# What you should do:
Print, please, the line that contains "寬敞。阿聯酋航空在長途機程中有提供每人一個" and each line after it to the end of the entries, unchanged and with nothing else.

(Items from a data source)
****************************************

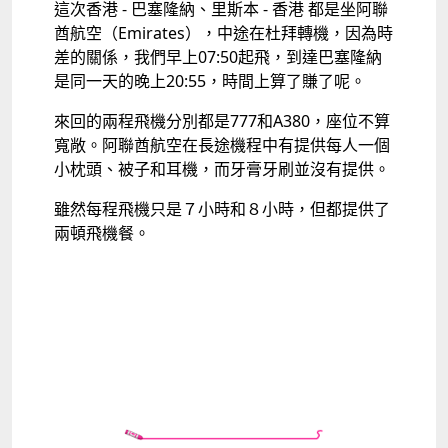
這次香港 - 巴塞隆納、里斯本 - 香港 都是坐阿聯
酋航空（Emirates），中途在杜拜轉機，因為時
差的關係，我們早上07:50起飛，到達巴塞隆納
是同一天的晚上20:55，時間上算了賺了呢。
來回的兩程飛機分別都是777和A380，座位不算
寬敞。阿聯酋航空在長途機程中有提供每人一個
小枕頭、被子和耳機，而牙膏牙刷並沒有提供。
雖然每程飛機只是７小時和８小時，但都提供了
兩頓飛機餐。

****************************************

# Response to the exercise:
寬敞。阿聯酋航空在長途機程中有提供每人一個
小枕頭、被子和耳機，而牙膏牙刷並沒有提供。
雖然每程飛機只是７小時和８小時，但都提供了
兩頓飛機餐。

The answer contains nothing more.